The voice was quiet, but it carried. Everyone turned to look at Usopp. He was pale, his knuckles white where he gripped the railing.
"That's Nimbus Fever," Usopp said, the words tasting like medicine and memory. "It hits the liver. Without the right treatment in the next twelve hours…" He didn't finish. He didn't need to.
The crew looked from the dying man in the boat to Usopp, who seemed to be shrinking into himself, haunted by a ghost they couldn't see.
Luffy's face set into an expression of grim determination. "Then we find a doctor. Now."
But as the words left his mouth, a new shadow fell across the deck. Not from a cloud, but from a ship—a massive, elegant, white vessel with a majestic swan figurehead, gliding silently from behind a sea mist. It hadn't been there moments before.
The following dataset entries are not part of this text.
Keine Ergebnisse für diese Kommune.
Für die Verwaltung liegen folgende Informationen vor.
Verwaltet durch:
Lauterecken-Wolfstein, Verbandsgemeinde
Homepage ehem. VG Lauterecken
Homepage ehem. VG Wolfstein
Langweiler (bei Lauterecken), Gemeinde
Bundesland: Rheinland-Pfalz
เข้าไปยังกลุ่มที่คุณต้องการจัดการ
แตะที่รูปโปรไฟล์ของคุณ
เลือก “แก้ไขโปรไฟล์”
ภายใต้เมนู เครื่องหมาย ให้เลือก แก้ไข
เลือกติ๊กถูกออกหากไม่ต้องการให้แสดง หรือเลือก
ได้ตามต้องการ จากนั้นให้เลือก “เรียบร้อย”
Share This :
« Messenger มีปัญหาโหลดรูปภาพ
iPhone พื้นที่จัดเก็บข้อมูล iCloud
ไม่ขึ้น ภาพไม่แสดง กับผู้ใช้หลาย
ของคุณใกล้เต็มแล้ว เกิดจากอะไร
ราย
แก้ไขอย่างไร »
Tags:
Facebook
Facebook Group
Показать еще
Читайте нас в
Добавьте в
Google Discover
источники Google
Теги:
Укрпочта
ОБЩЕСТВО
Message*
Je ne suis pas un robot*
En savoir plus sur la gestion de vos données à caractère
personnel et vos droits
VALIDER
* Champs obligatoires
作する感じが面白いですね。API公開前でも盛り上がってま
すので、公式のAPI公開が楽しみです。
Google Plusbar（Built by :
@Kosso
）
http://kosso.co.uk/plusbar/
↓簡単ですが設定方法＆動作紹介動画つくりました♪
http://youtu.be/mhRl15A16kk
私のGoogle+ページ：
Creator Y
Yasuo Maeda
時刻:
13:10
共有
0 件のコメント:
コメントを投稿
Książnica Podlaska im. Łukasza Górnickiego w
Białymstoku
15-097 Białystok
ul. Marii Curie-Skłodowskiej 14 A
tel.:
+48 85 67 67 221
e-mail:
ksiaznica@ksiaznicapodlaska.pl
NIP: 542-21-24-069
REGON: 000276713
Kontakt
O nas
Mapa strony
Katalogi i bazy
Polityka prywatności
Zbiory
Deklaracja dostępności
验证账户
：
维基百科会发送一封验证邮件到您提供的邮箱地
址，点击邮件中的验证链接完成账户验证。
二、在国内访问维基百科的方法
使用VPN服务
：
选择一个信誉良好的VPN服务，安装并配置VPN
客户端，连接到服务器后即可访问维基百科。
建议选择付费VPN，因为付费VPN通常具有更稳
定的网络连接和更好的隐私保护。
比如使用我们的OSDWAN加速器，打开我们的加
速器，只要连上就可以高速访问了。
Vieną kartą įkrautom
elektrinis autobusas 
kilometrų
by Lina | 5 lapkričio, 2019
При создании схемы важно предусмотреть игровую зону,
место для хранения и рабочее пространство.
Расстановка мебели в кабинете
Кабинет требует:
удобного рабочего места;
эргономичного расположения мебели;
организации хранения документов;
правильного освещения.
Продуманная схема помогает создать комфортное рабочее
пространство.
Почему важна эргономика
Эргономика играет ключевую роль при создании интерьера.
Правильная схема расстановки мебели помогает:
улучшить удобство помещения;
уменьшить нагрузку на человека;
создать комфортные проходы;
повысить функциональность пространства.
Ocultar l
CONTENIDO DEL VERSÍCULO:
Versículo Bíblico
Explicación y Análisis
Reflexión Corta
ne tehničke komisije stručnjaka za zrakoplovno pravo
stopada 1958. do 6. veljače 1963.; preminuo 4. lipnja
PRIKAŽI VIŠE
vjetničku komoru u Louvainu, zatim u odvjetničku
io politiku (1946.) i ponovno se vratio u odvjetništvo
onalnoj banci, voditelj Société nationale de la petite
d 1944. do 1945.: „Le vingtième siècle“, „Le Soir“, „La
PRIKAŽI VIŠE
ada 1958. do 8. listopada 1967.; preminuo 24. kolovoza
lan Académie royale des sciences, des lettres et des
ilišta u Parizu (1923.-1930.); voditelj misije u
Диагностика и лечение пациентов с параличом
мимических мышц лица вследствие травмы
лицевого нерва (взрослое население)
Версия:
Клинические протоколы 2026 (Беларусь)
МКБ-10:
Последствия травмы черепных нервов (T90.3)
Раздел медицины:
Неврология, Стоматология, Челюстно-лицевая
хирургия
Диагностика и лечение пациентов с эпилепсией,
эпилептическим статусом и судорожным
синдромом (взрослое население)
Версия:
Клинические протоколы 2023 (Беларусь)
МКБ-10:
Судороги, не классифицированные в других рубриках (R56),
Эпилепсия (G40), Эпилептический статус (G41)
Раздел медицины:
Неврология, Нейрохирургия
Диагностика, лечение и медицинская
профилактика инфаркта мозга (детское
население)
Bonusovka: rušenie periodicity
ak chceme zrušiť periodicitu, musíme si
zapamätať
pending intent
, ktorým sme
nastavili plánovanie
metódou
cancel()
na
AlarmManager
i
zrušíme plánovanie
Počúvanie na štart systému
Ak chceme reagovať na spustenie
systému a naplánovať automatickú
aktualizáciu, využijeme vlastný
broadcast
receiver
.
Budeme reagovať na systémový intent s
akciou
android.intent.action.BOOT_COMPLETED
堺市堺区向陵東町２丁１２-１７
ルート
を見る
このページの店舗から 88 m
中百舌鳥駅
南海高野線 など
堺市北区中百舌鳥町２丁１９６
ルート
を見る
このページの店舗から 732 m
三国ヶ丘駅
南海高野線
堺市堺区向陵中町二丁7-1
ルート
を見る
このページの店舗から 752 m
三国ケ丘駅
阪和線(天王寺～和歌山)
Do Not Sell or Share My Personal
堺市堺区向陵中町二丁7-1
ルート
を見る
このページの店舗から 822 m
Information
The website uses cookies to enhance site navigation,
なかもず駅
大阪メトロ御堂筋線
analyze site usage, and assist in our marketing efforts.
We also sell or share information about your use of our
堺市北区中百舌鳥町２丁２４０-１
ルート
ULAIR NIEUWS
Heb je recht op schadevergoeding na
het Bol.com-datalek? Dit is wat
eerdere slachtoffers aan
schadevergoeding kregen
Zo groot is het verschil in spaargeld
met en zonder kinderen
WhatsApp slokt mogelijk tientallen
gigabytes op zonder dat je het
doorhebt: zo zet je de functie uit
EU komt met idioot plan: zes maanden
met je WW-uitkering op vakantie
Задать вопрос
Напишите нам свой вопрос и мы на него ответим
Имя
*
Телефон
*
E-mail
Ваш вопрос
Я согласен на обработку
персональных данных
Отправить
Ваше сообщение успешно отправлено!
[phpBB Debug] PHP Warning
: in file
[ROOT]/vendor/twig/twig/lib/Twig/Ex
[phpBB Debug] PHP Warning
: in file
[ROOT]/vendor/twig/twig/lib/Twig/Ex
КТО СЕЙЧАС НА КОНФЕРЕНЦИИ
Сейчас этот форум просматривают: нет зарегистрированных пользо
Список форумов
On its pristine deck stood a tall, slender man in a spotless white coat, his hair perfectly coiffed. He held a delicate teacup in one hand. He looked less like a sailor and more like a nobleman attending the opera.
He took a sip, his eyes—cold, analytical, and utterly devoid of empathy—swept over the Going Merry, the unconscious Johnny, the dying Yosaku, and finally settled on Usopp.
"How… unfortunate," the man said, his voice a smooth, cultured baritone that somehow carried perfectly across the water. "It seems you have a medical emergency. And I," he set his teacup down with a soft *click*, "am a doctor."
A smile touched his lips, a thin, surgical slice of a thing.
"But I only treat interesting specimens. So tell me, pirates… what makes you worth my time?"
His gaze locked on Usopp, as if he could see the ghost of a sick woman standing right behind him.